Mulher: respeito e dignidade
Algumas datas festivas não me agradam pela mercantilização, pelos
presentes excessivos, diversão sem emoção e abraço sem afeto. Quem dá bola para
professor, mãe e pai quando há a praia, a balada, bastante bebida? Repito, para
não ser mal interpretada, que não é a maioria que age assim, mas cada vez mais
sentimos nos ares o aroma da grana fluindo: haja propaganda! Bem antes da
Páscoa, coelhos já pululam nas cidades e papais noéis apontam suas belas barbas
meses antes do Natal. Mal terminada a temporada de caça a compradores do Dia
das Mães, começará a do Dia dos Namorados. Sou contra? Sou muito a favor da
troca de carinho, gentileza, pequenas lembranças, de curtir o dia e as pessoas.
Sou da banda da vida, dos afetos, da alegria.
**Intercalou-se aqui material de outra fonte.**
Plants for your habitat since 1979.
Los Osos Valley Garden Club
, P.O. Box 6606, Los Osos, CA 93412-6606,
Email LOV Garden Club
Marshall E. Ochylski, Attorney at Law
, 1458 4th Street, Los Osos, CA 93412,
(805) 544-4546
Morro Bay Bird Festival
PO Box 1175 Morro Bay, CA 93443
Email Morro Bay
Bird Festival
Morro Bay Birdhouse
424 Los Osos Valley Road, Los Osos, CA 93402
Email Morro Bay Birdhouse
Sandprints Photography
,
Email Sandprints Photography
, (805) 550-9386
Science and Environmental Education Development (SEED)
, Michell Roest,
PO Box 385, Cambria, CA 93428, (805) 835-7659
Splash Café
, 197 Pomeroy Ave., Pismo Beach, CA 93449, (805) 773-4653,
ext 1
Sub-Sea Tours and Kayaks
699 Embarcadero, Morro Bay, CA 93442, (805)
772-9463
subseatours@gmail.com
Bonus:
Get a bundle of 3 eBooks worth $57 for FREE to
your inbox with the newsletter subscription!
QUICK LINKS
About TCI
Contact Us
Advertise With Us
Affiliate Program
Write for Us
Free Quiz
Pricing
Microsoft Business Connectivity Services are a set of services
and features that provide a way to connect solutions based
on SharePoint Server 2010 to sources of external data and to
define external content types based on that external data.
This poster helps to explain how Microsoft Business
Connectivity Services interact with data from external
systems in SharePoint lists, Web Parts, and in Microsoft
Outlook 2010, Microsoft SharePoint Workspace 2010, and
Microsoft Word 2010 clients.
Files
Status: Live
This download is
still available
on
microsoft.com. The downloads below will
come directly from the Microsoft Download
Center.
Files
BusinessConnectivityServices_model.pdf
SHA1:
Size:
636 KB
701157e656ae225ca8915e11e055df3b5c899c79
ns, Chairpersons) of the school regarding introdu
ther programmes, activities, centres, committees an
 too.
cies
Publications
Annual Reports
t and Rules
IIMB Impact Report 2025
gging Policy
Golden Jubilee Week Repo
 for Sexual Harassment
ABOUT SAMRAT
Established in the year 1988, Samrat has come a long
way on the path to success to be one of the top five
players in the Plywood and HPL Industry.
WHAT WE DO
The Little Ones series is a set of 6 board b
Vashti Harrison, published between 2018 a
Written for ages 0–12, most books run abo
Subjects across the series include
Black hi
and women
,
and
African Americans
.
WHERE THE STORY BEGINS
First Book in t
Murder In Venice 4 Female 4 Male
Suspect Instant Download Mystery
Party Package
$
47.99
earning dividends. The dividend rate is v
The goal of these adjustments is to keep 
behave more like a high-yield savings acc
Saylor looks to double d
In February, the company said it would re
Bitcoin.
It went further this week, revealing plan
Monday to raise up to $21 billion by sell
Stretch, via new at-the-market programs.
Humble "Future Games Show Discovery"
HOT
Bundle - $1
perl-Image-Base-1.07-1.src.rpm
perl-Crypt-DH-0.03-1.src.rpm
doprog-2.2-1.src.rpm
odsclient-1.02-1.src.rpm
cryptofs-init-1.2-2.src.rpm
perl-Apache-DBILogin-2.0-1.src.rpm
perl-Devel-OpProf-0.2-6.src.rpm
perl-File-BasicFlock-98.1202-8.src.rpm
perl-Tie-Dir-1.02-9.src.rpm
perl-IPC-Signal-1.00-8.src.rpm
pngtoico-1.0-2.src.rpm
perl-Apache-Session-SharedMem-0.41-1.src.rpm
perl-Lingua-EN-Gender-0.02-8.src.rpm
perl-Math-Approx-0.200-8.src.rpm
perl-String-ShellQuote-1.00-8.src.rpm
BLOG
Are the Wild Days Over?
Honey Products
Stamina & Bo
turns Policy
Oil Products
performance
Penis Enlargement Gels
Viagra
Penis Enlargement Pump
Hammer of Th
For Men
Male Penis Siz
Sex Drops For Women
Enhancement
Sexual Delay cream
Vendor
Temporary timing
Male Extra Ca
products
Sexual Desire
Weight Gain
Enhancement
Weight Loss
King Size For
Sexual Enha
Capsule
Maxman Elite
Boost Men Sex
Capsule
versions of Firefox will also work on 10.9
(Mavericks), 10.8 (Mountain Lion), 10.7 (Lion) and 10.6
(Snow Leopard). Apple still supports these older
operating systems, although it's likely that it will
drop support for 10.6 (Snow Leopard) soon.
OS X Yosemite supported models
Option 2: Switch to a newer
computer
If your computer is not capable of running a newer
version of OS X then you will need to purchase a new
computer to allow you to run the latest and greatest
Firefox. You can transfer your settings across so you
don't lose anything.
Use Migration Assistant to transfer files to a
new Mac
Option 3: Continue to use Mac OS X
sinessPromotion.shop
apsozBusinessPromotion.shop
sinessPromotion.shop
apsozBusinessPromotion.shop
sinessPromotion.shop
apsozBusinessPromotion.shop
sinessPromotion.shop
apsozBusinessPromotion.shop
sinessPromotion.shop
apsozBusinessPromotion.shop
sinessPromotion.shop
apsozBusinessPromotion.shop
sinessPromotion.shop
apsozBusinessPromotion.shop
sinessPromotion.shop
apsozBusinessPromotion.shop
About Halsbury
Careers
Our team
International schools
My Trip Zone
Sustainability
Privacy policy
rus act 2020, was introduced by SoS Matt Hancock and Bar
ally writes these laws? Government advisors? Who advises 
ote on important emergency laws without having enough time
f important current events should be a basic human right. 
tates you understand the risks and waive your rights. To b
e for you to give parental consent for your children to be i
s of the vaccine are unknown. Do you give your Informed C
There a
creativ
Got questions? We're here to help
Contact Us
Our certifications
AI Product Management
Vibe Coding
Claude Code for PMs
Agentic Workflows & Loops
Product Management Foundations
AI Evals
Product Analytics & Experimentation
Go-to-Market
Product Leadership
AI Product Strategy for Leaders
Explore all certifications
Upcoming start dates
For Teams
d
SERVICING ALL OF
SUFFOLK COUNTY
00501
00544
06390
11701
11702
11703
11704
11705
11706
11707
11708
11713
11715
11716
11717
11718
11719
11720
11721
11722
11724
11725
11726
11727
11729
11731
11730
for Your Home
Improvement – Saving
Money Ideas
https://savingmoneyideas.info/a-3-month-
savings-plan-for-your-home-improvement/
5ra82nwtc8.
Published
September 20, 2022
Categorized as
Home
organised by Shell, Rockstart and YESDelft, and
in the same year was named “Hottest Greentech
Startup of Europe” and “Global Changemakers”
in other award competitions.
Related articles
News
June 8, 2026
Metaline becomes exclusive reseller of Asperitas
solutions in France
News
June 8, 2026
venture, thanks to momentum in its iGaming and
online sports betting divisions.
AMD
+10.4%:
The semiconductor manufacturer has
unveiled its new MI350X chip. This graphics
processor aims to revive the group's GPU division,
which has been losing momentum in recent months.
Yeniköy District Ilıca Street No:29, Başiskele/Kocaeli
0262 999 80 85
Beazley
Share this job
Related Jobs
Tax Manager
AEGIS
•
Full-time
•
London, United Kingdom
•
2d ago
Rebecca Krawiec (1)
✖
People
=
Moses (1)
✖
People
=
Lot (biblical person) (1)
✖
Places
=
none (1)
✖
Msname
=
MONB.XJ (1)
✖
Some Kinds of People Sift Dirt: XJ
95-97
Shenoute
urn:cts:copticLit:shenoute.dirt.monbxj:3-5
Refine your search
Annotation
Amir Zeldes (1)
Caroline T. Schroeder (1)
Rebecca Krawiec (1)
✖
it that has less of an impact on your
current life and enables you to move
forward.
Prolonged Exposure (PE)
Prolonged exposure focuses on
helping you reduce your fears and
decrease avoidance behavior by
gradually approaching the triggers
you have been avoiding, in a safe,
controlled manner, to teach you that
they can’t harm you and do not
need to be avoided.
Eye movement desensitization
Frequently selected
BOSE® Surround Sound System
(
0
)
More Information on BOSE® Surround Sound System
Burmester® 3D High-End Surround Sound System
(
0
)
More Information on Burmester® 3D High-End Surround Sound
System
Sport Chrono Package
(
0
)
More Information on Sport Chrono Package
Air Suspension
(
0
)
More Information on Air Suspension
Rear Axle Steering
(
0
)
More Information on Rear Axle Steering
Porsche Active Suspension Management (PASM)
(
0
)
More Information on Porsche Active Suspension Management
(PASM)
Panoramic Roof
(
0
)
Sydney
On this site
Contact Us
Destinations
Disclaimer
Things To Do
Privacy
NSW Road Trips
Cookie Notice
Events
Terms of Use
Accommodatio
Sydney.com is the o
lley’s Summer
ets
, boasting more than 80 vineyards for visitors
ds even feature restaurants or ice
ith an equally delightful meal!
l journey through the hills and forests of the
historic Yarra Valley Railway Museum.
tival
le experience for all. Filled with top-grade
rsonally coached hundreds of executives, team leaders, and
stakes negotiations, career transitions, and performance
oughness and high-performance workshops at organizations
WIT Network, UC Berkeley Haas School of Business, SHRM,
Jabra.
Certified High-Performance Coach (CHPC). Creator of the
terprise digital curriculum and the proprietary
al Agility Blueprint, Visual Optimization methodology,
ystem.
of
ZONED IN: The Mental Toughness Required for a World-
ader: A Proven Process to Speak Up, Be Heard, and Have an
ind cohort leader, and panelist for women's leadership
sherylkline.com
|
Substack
No Dia da Mulher celebra-se a dita liberdade? Nela eu não creio. O que
aconteceu com as mulheres nestas décadas foi saírem do jugo do pai, irmãos,
marido, até filhos, e começarem a se enxergar, sentir e agir como pessoas. Podem
estudar, morar sozinhas, casar com quem quiserem ou não casar, ter filho ou
não, dirigir empresas ou ônibus, pilotar aviões, fazer doutorados, brilhar nas
ciências ou finanças, enfim: somos gente. Há muito que fazer, um longo caminho
a percorrer. Altas executivas ainda são olhadas com desconfiança e às vezes
lidam com condições desfavoráveis, culpas atávicas, falta de estrutura da
sociedade para aliar profissão a vida pessoal, sobretudo a maternidade. Ainda há
quem ganhe menos que homem na mesma função. Ainda há quem tenha de “caprichar
dobrado”. Mas as coisas vão se resolvendo na medida em que nos fazemos
respeitar.
É aí que quero chegar: mais do que direitos e liberdade, falar em
dignidade e respeito. Minha querida Lygia Fagundes Telles, grande escritora
brasileira, já disse que muitas vezes aparecemos “feito pedaços de carne em
gancho de açougue antigo”. A mulher despida cada vez mais é objeto de
propagandas. Vender automóvel? Mulher de biquíni. Vender comida? Mulher de
biquíni. Vender qualquer produto? Mulher meio pelada. Mulher fazendo trejeitos
ditos sensuais, caras e bocas, exibindo plásticas nem sempre naturais. Já escrevi
que quanto mais falamos em natureza mais distantes dela estamos. Propagandas em
que mulheres fazem o marido passar por idiota: ele é preguiçoso demais, mas meu
intestino já não é. O inseticida funciona, meu marido dorme no sofá de boca
entreaberta...
Se a propaganda em geral nos usa desse jeito, raramente favorável, é de
pensar em que medida nós contribuímos para isso. O sonho de muitas meninas é
ser um dia a mulher-maçã, a mulher-melancia, a mulher-melão, ter aqueles
assustadores peitos falsos e imensos, aquele traseiro deformado, aquela
musculatura de levantador de peso. O ideal de algumas é estar no Big Brother com outros debaixo de um
sugestivo edredom. Os homens não nos respeitam, dizemos. É preciso fazer-se
tratar como parceira, não como gueixa desejosa de cartões de crédito polpudos
ou homéricas cantadas, muito menos acrobacias sexuais que pouco têm a ver com
sexo verdadeiro. Acrescento que andamos iludidas com uma avassaladora onda de
mitos sobre sexualidade, sensualidade, beleza, resultando em corpos e rostos
por vezes deformados, e almas aflitas. Somos bombardeadas por mentiras sobre
transas épicas e mil delírios, rapidinho aqui, depressa ali, vendo receitas
bizarras sobre segurar seu homem, a literatura dita pornô soft impressionando
milhões pelo mundo afora; por toda parte, muito mais ansiedade do que prazer.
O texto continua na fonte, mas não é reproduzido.